Lokasi: Berita >>
Kemenag Buka Jalur Akselerasi S2-S3 di BIB 2026
Berita61437 Dilihat
RingkasanKementerian Agama (Kemenag) meluncurkan program baru yang memungkinkan peserta menempuh pendidikan magister hingga doktor dalam satu jalur studi terintegrasi. Program tersebut pertama kali dibuka pada tahun 2026 sebagai upaya memperluas akses pendidikan tinggi bagi alumni pendidikan keagamaan di Indonesia....
:quality(30):format(webp):focal(0.5x0.5:0.5x0.5)/tribunnews/foto/bank/originals/BIB-Kemenag-2026-Buka-Jalur-Akselerasi.jpg)
Kementerian Agama (Kemenag) meluncurkan program baru yang memungkinkan peserta menempuh pendidikan magister hingga doktor dalam satu jalur studi terintegrasi.
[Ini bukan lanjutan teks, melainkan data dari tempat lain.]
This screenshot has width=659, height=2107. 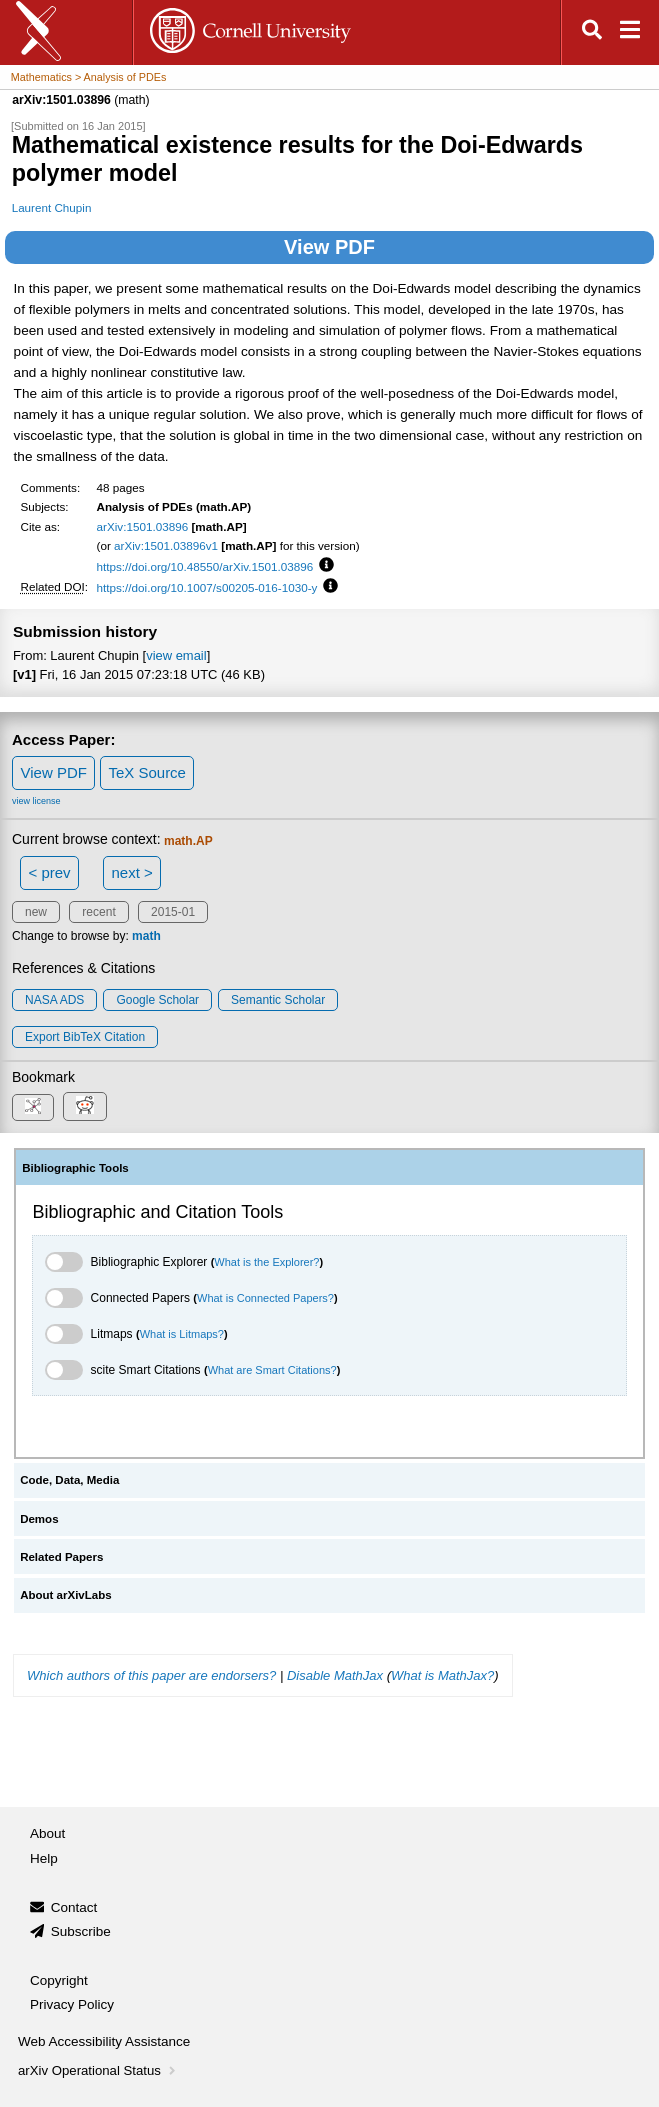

Program tersebut pertama kali dibuka pada tahun 2026 sebagai upaya memperluas akses pendidikan tinggi bagi alumni pendidikan keagamaan di Indonesia. Kepala Pusat Pembiayaan Pendidikan Agama dan Pendidikan Keagamaan (Puspenma) Kemenag,Ruchman Basori, mengatakan skema ini dirancang untuk mempercepat lahirnya akademisi unggul dari lingkungan pendidikan keagamaan.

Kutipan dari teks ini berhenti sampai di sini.